While in college, it’s important to research what type of health insurance works best for you so you don’t fall into those grim statistics. Don’t pay a fee for a university plan just because it appears on your bill. Here’s what you need to know:
College students who are insured often opt for coverage through their university’s health insurance plan. According to Carole Balli, student services insurance supervisor at Northern Illinois University, approximately 39 percent of college students are covered under their parents’ health insurance plans, 58 percent are covered by school insurance and three percent are covered by other, private insurance.
“Student healthcare plans are equally as good as your parents’ insurance plans, if you can be covered under the latter. In either case, you need to understand the policy. Students need to be aware of what the actual cost of the policy is, keeping in mind the deductibles and co-pays,” said Balli.
“There are several misconceptions regarding student healthcare,” she added, namely that you must have student insurance in order to use Health Services, that student insurance only works on campus and that student insurance is not real insurance. None is true.”
Students covered under their parents’ insurance need to be aware that you will only be covered until the age of 26. At that point, you will need to switch to an independent plan or go under your employer’s plan. Many newly graduated students not covered under their parents’ plans, or young adults who aren’t employed with a company, choose to be covered under a short-term medical health insurance policy. For healthy individuals, these plans kick in fast and can provide coverage relief for short periods such as six months.
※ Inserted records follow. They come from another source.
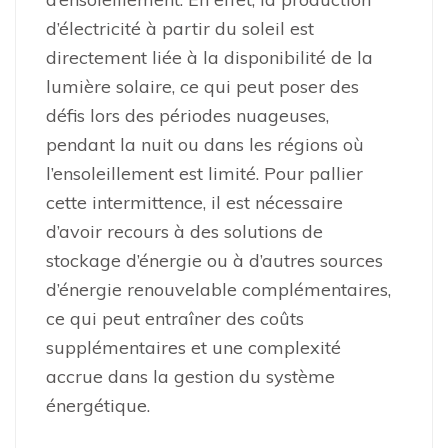
d’électricité à partir du soleil est
directement liée à la disponibilité de la
lumière solaire, ce qui peut poser des
défis lors des périodes nuageuses,
pendant la nuit ou dans les régions où
l’ensoleillement est limité. Pour pallier
cette intermittence, il est nécessaire
d’avoir recours à des solutions de
stockage d’énergie ou à d’autres sources
d’énergie renouvelable complémentaires,
ce qui peut entraîner des coûts
supplémentaires et une complexité
accrue dans la gestion du système
énergétique.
However, these short-term policies won’t necessarily cover routine office visits or pre-existing conditions. In general, make sure to read and understand the exclusions on any policy so you won’t find yourself saddled with an unexpected, and hefty, medical bill that you can’t afford.
Healthinsurance.org estimated that over the last six years, 137,000 Americans died because they didn’t have health insurance. You never know when you could become sick, so keep yourself insured. However, be a smart customer. Understand your policy and always read the fine print.